I grew up in a Church of England family. This meant four things. Firstly, we took charity and social justice very seriously (particularly the kinds of social justice which could be arranged without upsetting too many people; my father was solid Labour, but on Gaitskell’s side rather than Bevan’s). Secondly, we didn’t look down on people who were Not Like Us. Or rather, we did – we were dreadful snobs – but racism was right out; so was prejudice against gays; so was sexual moralising in general. We were never challenged on the relationship to Christianity of any of this, but if we had been we could have gone straight to the New Testament – see Colossians 3, “neither gentile nor Jew”; see Luke 10, the parable of the Good Samaritan; see John 8, the woman taken in adultery… (My parents both had a better than average acquaintance with the Old Testament, but they wouldn’t have dreamt of referring back to it in this way – “new covenant” and all that.) Thirdly, we went to church every Sunday, where we generally heard sermons about tolerance and social justice. Fourthly, we occasionally talked about the spiritual side of Christianity – what actually happened after the Crucifixion; what they actually saw on the road to Emmaus; what actually happens when people die… But we never really got anywhere with those questions, or wanted to. Being Christians gave us an interest in that stuff, but it didn’t seem to mandate that we had any particular convictions about it – or even that we all thought the same way.
When I went to university, I met people called Christians who didn’t seem to care very much about social justice or tolerance, but cared very much indeed about the Crucifixion and the road to Emmaus and, above all, What Happens When You Die. They also seemed to refer back to the Old Testament a lot more than I was used to. I thought this was all a bit wrong-headed, but I didn’t get very far arguing with them – not least because they weren’t very interested in arguing, which was another difference from my family. In fact, the more I argued the deeper I seemed to get onto their territory (well, no, obviously I didn’t read the story of the Creation literally – nobody did, did they? er… did they?). After a while I gave up and stopped calling myself a Christian. (By then I’d discovered Marx, which helped.)
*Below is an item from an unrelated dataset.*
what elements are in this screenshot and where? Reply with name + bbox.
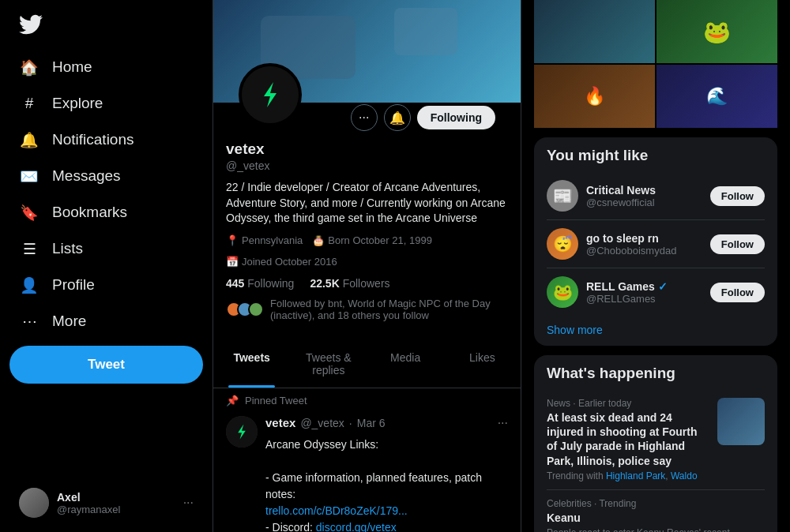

You take your eye off the ball for a few years, and look what happens. Look at the Christian Institute (“Christian influence in a secular world”) and look at its judgment of MPs’ voting records. For example, “according to our Christian beliefs” Ann Widdecombe has cast an absolute hatful of “morally right votes”. To summarise, she’s voted
- against legal abortion
- against gay rights
- against divorce
- against euthanasia
- against gambling and
- against reclassifying cannabis; she’s also voted
- for “mainly Christian” Religious Education and
- for the parental right to smack
Apparently, these eight policy areas are vitally important to Christians. Or rather, apparently these are the only policy areas important to Christians: whether Widdy has voted to feed the hungry and clothe the naked the Christian Institute neither knows nor cares.
What I’d like to know is: where do they get this stuff? Serious question. Leaving the Apostle Paul out of it for the moment, I’ve cited Matthew 25, Luke 10 and John 8. Where does Jesus express punitive views on the topics of marriage, gambling and drugs? Where does he pronounce in favour of compulsory religious indoctrination and smacking? For bonus points, where in the whole of the New Testament is it written that these are the most important issues for Christians? (Think carefully.)
I don’t know how it came about that the mobilising power of Christian faith could be harnessed to an agenda like this. What I do know is that it’s very bad news. These people aren’t just a joke any more. They’re a menace.